[Records drawn from a dataset]
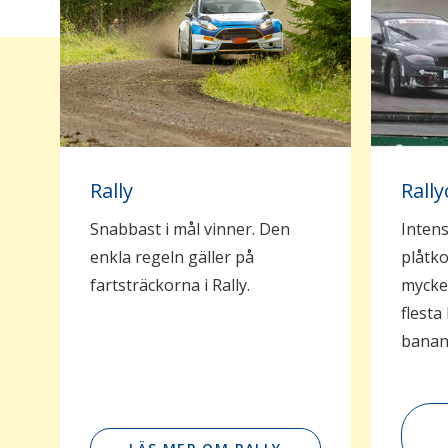
Rally
Rally
Snabbast i mål vinner. Den
Intens
enkla regeln gäller på
plåtko
fartsträckorna i Rally.
mycket
flesta
banan 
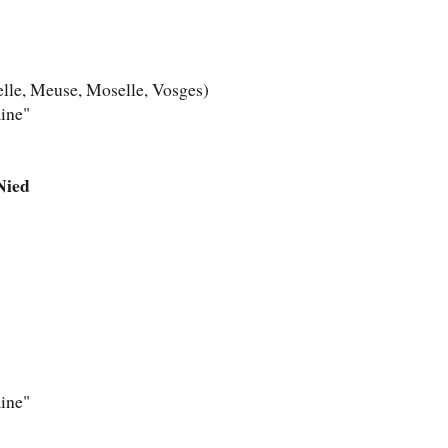
lle, Meuse, Moselle, Vosges)
aine"
Nied
aine"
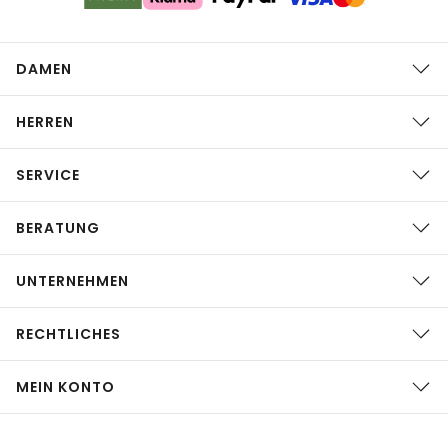
DAMEN
HERREN
SERVICE
BERATUNG
UNTERNEHMEN
RECHTLICHES
MEIN KONTO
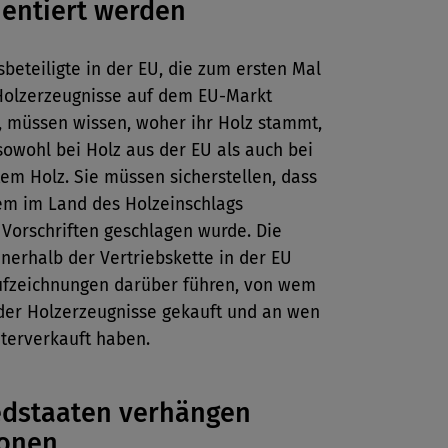
entiert werden
sbeteiligte in der EU, die zum ersten Mal
Holzerzeugnisse auf dem EU-Markt
, müssen wissen, woher ihr Holz stammt,
owohl bei Holz aus der EU als auch bei
em Holz. Sie müssen sicherstellen, dass
em im Land des Holzeinschlags
Vorschriften geschlagen wurde. Die
nerhalb der Vertriebskette in der EU
fzeichnungen darüber führen, von wem
oder Holzerzeugnisse gekauft und an wen
iterverkauft haben.
edstaaten verhängen
ionen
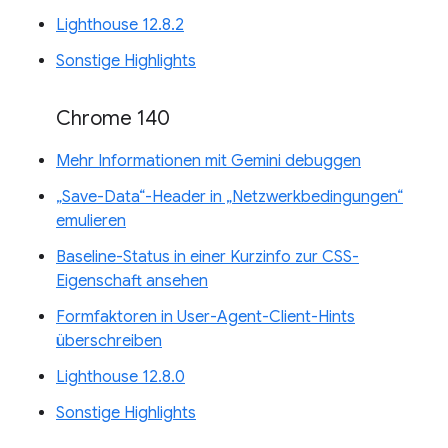
Lighthouse 12.8.2
Sonstige Highlights
Chrome 140
Mehr Informationen mit Gemini debuggen
„Save-Data“-Header in „Netzwerkbedingungen“
emulieren
Baseline-Status in einer Kurzinfo zur CSS-
Eigenschaft ansehen
Formfaktoren in User-Agent-Client-Hints
überschreiben
Lighthouse 12.8.0
Sonstige Highlights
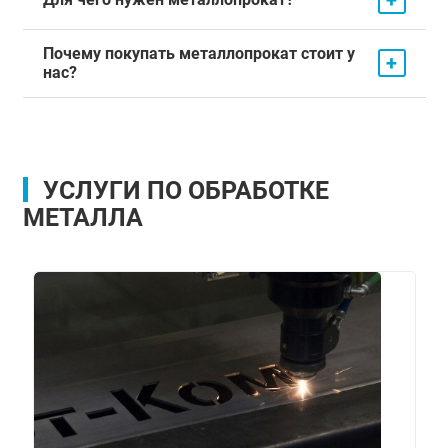
Почему покупать металлопрокат стоит у
+
нас?
УСЛУГИ ПО ОБРАБОТКЕ
МЕТАЛЛА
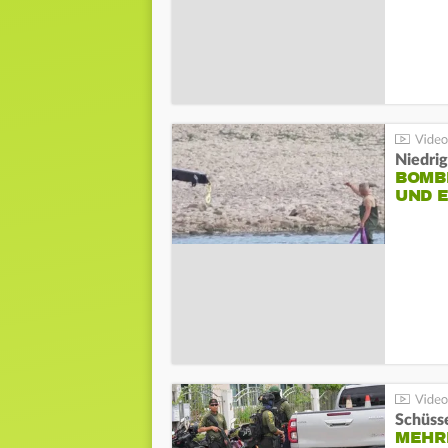
Niedri
BOMB
UND 
Schüsse
MEHRE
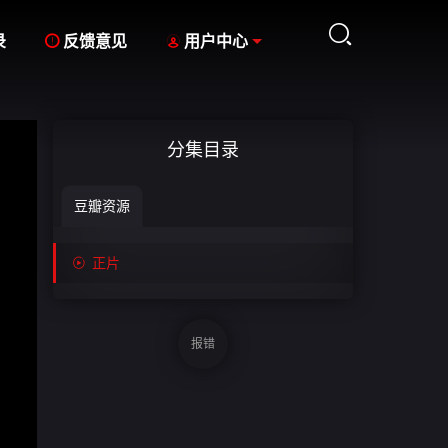



录
反馈意见
用户中心
分集目录
豆瓣资源

正片
报错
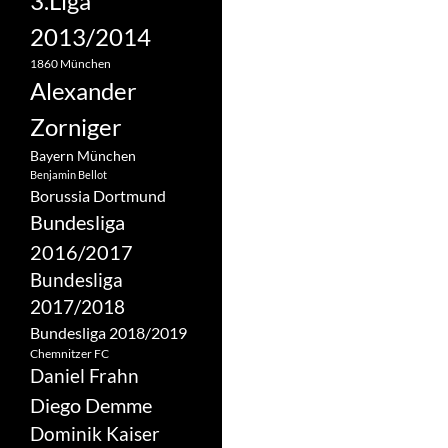
3.Liga
2013/2014
1860 München
Alexander
Zorniger
Bayern München
Benjamin Bellot
Borussia Dortmund
Bundesliga
2016/2017
Bundesliga
2017/2018
Bundesliga 2018/2019
Chemnitzer FC
Daniel Frahn
Diego Demme
Dominik Kaiser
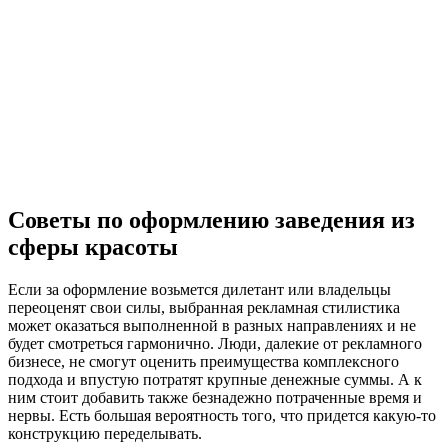
Советы по оформлению заведения из
сферы красоты
Если за оформление возьмется дилетант или владельцы
переоценят свои силы, выбранная рекламная стилистика
может оказаться выполненной в разных направлениях и не
будет смотреться гармонично. Люди, далекие от рекламного
бизнесе, не смогут оценить преимущества комплексного
подхода и впустую потратят крупные денежные суммы. А к
ним стоит добавить также безнадежно потраченные время и
нервы. Есть большая вероятность того, что придется какую-то
конструкцию переделывать.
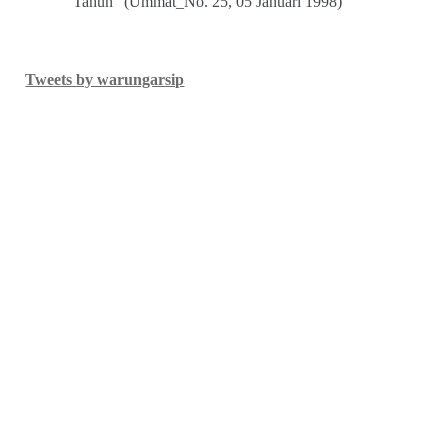
Tahun” (Ummat_No. 25, 05 Januari 1998)
Tweets by warungarsip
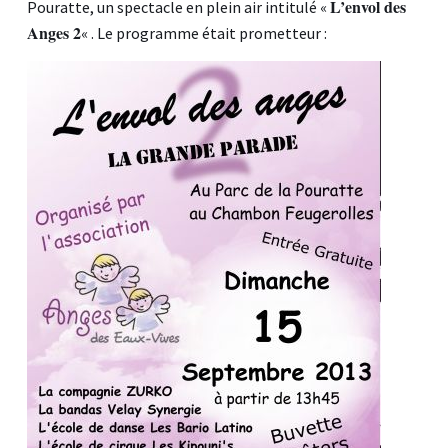
L’envol des
Pouratte, un spectacle en plein air intitulé «
Anges 2
« . Le programme était prometteur :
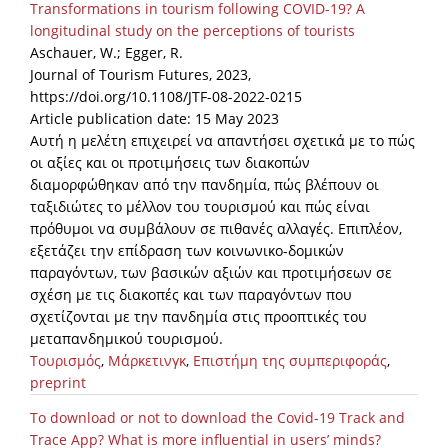
Transformations in tourism following COVID-19? A
longitudinal study on the perceptions of tourists
News
Aschauer, W.; Egger, R.
Events
Journal of Tourism Futures, 2023,
https://doi.org/10.1108/JTF-08-2022-0215
Press Centre
Article publication date: 15 May 2023
"Innovation, Research & Technology" magazine
Αυτή η μελέτη επιχειρεί να απαντήσει σχετικά με το πώς
οι αξίες και οι προτιμήσεις των διακοπών
Contact
διαμορφώθηκαν από την πανδημία, πώς βλέπουν οι
ταξιδιώτες το μέλλον του τουρισμού και πώς είναι
πρόθυμοι να συμβάλουν σε πιθανές αλλαγές. Επιπλέον,
Helpdesks
εξετάζει την επίδραση των κοινωνικο-δομικών
παραγόντων, των βασικών αξιών και προτιμήσεων σε
Telephone & email Directory
σχέση με τις διακοπές και των παραγόντων που
Access to EKT
σχετίζονται με την πανδημία στις προοπτικές του
μεταπανδημικού τουρισμού.
Τουρισμός
,
Μάρκετινγκ
,
Επιστήμη της συμπεριφοράς
,
preprint
To download or not to download the Covid-19 Track and
Trace App? What is more influential in users’ minds?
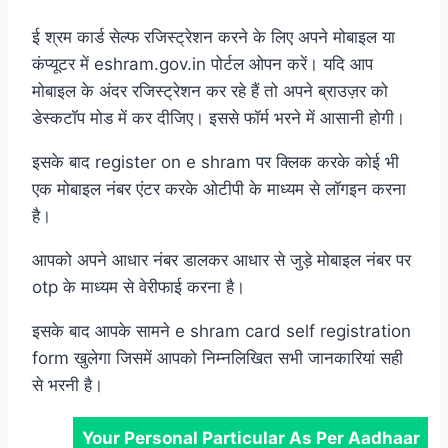
ई श्रम कार्ड सेल्फ रजिस्ट्रेशन करने के लिए अपने मोबाइल या
कंप्यूटर में eshram.gov.in पोर्टल ओपन करें। यदि आप
मोबाइल के अंदर रजिस्ट्रेशन कर रहे हैं तो अपने ब्राउज़र को
डेस्कटॉप मोड में कर दीजिए। इससे फॉर्म भरने में आसानी होगी।
इसके बाद register on e shram पर क्लिक करके कोई भी
एक मोबाइल नंबर एंटर करके ओटीपी के माध्यम से लॉगइन करना
है।
आपको अपने आधार नंबर डालकर आधार से जुड़े मोबाइल नंबर पर
otp के माध्यम से वेरीफाई करना है।
इसके बाद आपके सामने e shram card self registration
form खुलेगा जिसमें आपको निम्नलिखित सभी जानकारियां सही
से भरनी है।
Your Personal Particular As Per Aadhaar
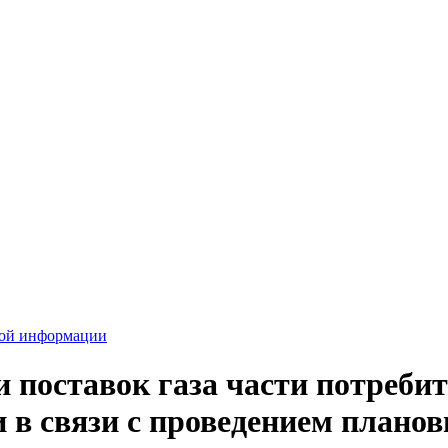
вой информации
поставок газа части потребите
и в связи с проведением плано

Work required: What is the number of lines in the records that contain "παραγόντων"? State that number alone.

Result for this task: 2